What this task involves: Please copy every line from the records below that contains the string "gecontroleerd".

Saved entries:
[Start of section]

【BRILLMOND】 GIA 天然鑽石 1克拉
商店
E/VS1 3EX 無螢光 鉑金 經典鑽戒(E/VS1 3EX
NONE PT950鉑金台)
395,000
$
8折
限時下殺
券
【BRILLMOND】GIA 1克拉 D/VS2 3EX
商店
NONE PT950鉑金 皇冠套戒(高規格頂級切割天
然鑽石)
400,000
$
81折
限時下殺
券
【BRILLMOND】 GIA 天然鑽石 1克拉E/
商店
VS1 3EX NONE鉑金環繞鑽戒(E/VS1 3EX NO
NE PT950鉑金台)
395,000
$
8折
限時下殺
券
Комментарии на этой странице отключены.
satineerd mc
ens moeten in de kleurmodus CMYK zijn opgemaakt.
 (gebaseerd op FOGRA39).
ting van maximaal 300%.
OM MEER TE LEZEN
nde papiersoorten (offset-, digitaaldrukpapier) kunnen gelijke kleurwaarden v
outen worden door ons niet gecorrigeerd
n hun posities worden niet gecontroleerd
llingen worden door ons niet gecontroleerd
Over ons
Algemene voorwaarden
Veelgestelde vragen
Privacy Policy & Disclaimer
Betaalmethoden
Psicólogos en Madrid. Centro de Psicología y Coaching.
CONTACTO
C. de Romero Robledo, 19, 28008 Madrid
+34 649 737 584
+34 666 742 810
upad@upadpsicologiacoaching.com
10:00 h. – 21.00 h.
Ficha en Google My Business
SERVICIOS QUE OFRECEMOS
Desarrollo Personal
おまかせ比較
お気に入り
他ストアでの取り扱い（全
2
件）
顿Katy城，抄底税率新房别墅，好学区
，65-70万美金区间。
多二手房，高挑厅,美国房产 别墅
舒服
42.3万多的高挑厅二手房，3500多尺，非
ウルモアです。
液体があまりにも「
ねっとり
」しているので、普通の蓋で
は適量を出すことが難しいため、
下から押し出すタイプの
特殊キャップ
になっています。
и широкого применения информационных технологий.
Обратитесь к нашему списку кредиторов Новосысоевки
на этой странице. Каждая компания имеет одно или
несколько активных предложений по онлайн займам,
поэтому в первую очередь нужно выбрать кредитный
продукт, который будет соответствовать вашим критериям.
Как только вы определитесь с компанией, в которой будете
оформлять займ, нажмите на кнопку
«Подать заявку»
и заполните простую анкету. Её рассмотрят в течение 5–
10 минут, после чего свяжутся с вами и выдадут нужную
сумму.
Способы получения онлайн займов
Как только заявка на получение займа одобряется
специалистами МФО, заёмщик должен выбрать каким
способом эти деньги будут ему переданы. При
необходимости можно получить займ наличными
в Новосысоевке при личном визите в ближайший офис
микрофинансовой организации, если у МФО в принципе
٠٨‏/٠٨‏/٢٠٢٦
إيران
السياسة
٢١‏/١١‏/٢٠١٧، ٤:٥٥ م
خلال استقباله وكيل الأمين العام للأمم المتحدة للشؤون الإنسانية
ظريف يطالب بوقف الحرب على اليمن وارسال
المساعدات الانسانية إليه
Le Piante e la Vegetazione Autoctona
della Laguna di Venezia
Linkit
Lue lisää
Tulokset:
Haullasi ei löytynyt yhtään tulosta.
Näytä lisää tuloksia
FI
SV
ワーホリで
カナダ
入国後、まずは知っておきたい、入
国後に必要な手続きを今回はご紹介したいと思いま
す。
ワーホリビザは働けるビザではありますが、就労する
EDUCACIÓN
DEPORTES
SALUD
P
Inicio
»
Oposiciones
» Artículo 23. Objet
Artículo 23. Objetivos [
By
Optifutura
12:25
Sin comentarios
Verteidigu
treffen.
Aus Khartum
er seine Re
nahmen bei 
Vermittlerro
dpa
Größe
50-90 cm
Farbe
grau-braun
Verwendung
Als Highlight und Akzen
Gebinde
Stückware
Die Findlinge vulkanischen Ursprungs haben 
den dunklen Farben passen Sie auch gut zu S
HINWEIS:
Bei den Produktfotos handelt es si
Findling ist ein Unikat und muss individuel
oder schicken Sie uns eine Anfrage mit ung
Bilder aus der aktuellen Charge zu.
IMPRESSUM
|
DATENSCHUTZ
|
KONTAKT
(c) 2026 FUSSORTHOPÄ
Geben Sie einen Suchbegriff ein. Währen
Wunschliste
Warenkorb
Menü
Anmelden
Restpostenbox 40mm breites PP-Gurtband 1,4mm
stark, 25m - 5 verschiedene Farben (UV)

[End of section]

Task output:
n hun posities worden niet gecontroleerd
llingen worden door ons niet gecontroleerd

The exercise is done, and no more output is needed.